C-suite IT and information security executives have usually attained their responsible positions by being good at the technical aspects of their functions. Their background, schooling and higher education are mostly in science or technology disciplines. They understand information technology, they’re usually up to date with the latest threat developments, trends and risks, and they know their way around the network infrastructure. They may have a good understanding of IT-related best practice frameworks, such as ITIL®, COBIT®, PRINCE2® and ISO27001. They understand information risk.

Boards, however, across most business sectors, are mainly made up of people drawn from a wider educational background, and whose business experience is primarily in commercial operations or sales. The chief executive is almost always someone whose career includes at least a significant stint in general operations, sales or marketing. His or her primary interest is the overall performance of the business: top-line growth, customer acquisition and maintenance, new product/service development, and bottom-line progression. The second most influential person in the top team is usually the chief financial officer, or finance director, someone whose primary interest is the financial representation of the business performance.

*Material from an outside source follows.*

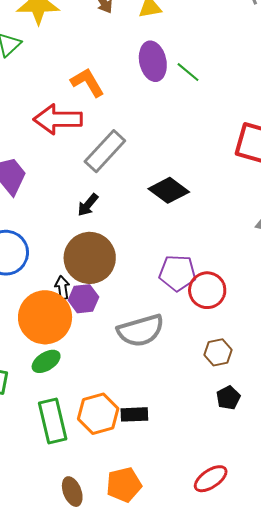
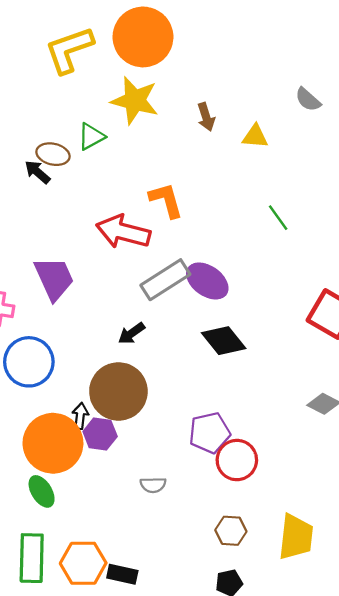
purple ellipse: (153, 61) -> (207, 281), moved, turned -57
purple pentagon: (177, 273) -> (210, 433), turned -30
gray semicircle: (141, 331) -> (153, 485), size x0.5
green ellipse: (46, 361) -> (42, 491), turned 76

Other senior directors are usually directly interested in their line of business or area of functional responsibility whether, for example, sales and marketing, or senior divisional roles. Non-executive board members tend also to be there for reasons other than their interest in, or awareness of, emerging technologies: it might be finance or compliance, but it is usually related more to what they can offer around customer acquisition, sales and marketing, or stakeholder management. Other than in technology businesses, few if any members of the senior management team, have a direct role or interest in IT or in IT’s role in business operations.

Information technology is fundamental to business performance today. Information and information technology has to be appropriately protected: confidentiality and integrity must be preserved, while ensuring that information and technology resources are available to those who need them to perform their roles. IT and information security requires investment – of money, time and resources – by the business. Decisions about where and how to invest business resources are made by top management, people with little awareness of, and less interest in, something about which you, the technology or security leader, may be extremely knowledgeable, and the benefits of which are, to you, as plain as the nose on your face.

The problem, in a nutshell, is that for the good of the organisation, you have to find some way of getting uninterested managers and directors to understand enough about a potential technology risk to commit money and resources to applying effective controls. This is a problem faced by sales and marketing people every day: it’s how your organisation’s products and services get (eventually) into the hands of customers.

You’re not a sales and marketing professional. You may even think that sales and marketing professionals swim in the shallow end of the relationship pool. A significant part of the senior management team is made up of people with sales and marketing backgrounds and you need to find a way of getting your message to them.